We were joined by the ROG Astronomers who were occupying “the astronomer’s hut” in Neptune Court, as well as representatives from the UK Space Agency, the Open University and English Touring Opera (who were giving a sneak preview of their new science opera about Laika the Spacedog!). A panel of Mars experts occupied the lecture theatre to discuss the possibility of life on Mars, whilst Bridget the Mars Rover was on display in the museum foyer. Visitors were also given the opportunity to visit the Planetarium at the Royal Observatory… a path of glow sticks lit the way up the hill to the observatory.
Typically, the night before the event was perfectly clear, so it came as no surprise to Flamsteed veterans to find a leaden London sky above us on arrival. Not to be put off, telescopes were set up, with most pointing up the hill towards Flamsteed House so that visitors could at least see something through the eyepieces. The cloudy skies didn’t seem to put off the visitors, as many were happy to wander about the telescopes, admiring the various designs and chatting to enthusiastic Flamsteed volunteers.

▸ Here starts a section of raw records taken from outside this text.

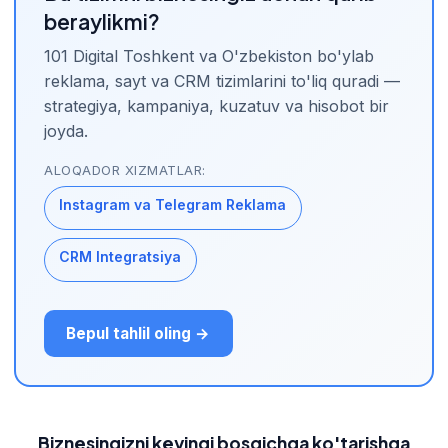
beraylikmi?
101 Digital Toshkent va O'zbekiston bo'ylab
reklama, sayt va CRM tizimlarini to'liq quradi —
strategiya, kampaniya, kuzatuv va hisobot bir
joyda.
ALOQADOR XIZMATLAR:
Instagram va Telegram Reklama
CRM Integratsiya
Bepul tahlil oling →
Biznesingizni keyingi bosqichga ko'tarishga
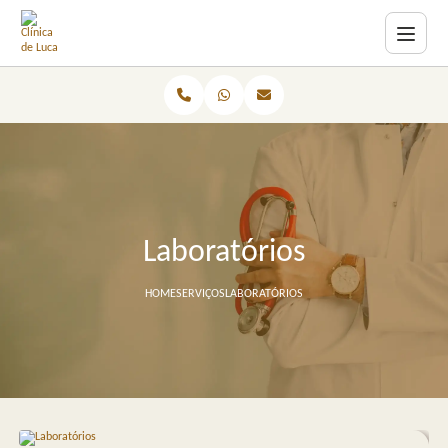
Laboratórios
HOME
SERVIÇOS
LABORATÓRIOS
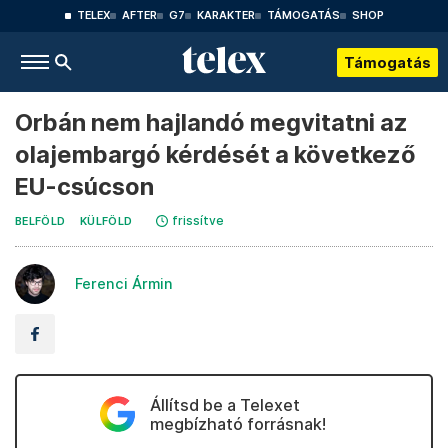
TELEX
AFTER
G7
KARAKTER
TÁMOGATÁS
SHOP
Támogatás
Orbán nem hajlandó megvitatni az
olajembargó kérdését a következő
EU-csúcson
frissítve
BELFÖLD
KÜLFÖLD
Ferenci Ármin
Állítsd be a Telexet
megbízható forrásnak!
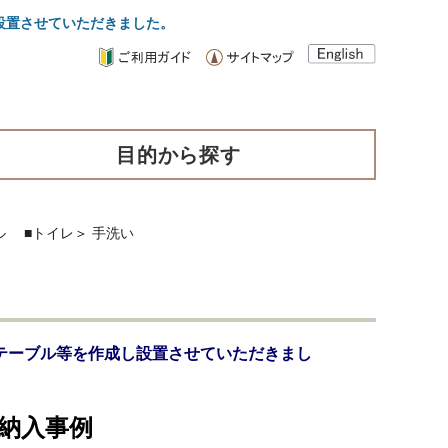
設置させていただきました。
目的から探す
ル
■トイレ
＞
手洗い
テーブル等を作成し設置させていただきまし
納入事例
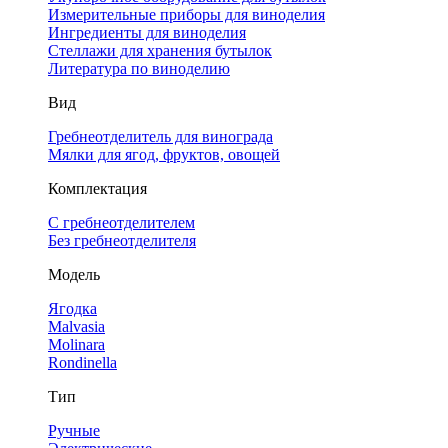
Измерительные приборы для виноделия
Ингредиенты для виноделия
Стеллажи для хранения бутылок
Литература по виноделию
Вид
Гребнеотделитель для винограда
Мялки для ягод, фруктов, овощей
Комплектация
С гребнеотделителем
Без гребнеотделителя
Модель
Ягодка
Malvasia
Molinara
Rondinella
Тип
Ручные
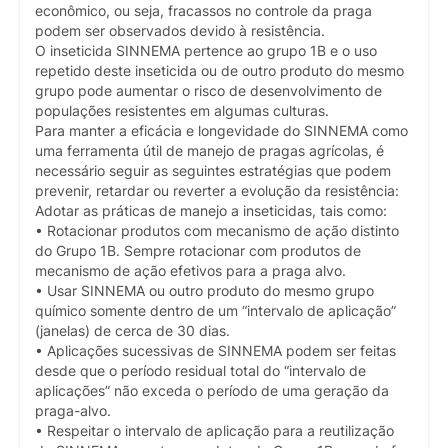
econômico, ou seja, fracassos no controle da praga
podem ser observados devido à resistência.
O inseticida SINNEMA pertence ao grupo 1B e o uso
repetido deste inseticida ou de outro produto do mesmo
grupo pode aumentar o risco de desenvolvimento de
populações resistentes em algumas culturas.
Para manter a eficácia e longevidade do SINNEMA como
uma ferramenta útil de manejo de pragas agrícolas, é
necessário seguir as seguintes estratégias que podem
prevenir, retardar ou reverter a evolução da resistência:
Adotar as práticas de manejo a inseticidas, tais como:
• Rotacionar produtos com mecanismo de ação distinto
do Grupo 1B. Sempre rotacionar com produtos de
mecanismo de ação efetivos para a praga alvo.
• Usar SINNEMA ou outro produto do mesmo grupo
químico somente dentro de um “intervalo de aplicação”
(janelas) de cerca de 30 dias.
• Aplicações sucessivas de SINNEMA podem ser feitas
desde que o período residual total do “intervalo de
aplicações” não exceda o período de uma geração da
praga-alvo.
• Respeitar o intervalo de aplicação para a reutilização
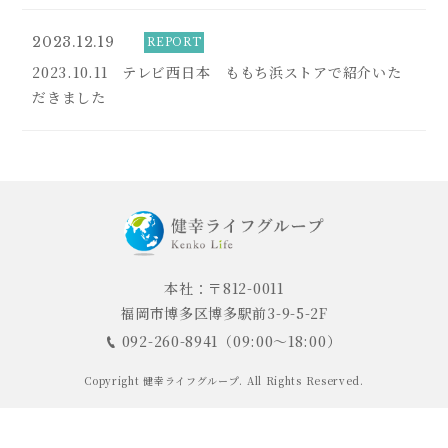
2023.12.19
REPORT
2023.10.11 テレビ西日本 ももち浜ストアで紹介いた
だきました
本社：〒812-0011
福岡市博多区博多駅前3-9-5-2F
092-260-8941
（09:00～18:00）
Copyright 健幸ライフグループ. All Rights Reserved.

Inside the museum, we had a talk giving members of the public an introduction to astrophotography, which was very well received. The telescope workshop was continually busy, with our volunteers being constantly bombarded with questions on types of telescopes and advice for first time buyers. The solar viewing stand was particularly popular, supplemented by a wonderful video on solar activity over the last year. Our radio astronomy stand also attracted a great deal of interest, with demonstrations of our new VLF radio equipment to detect solar flares and radio receivers ‘listening’ to meteors entering the Earth’s atmosphere.
The weather provided the final twist to the evening. Just as the crowds were dwindling and many volunteers were packing up their telescopes, we were astonished to find a partially clear patch of sky directly in the vicinity of Jupiter. Telescopes were quickly slewed to view the giant planet and we were treated to a lovely view of Jupiter and 2 of the Galilean moons (Europa and Callisto), with Io and Ganymede still in transit across the face of the planet. Those members of the public who were still in attendance were delighted to get such an unexpected view. After 10 minutes or so, we were clouded out again, but what a great way to end a superb evening.
Sincere thanks to all of the Flamsteed volunteers whose superb efforts made the evening such a great success.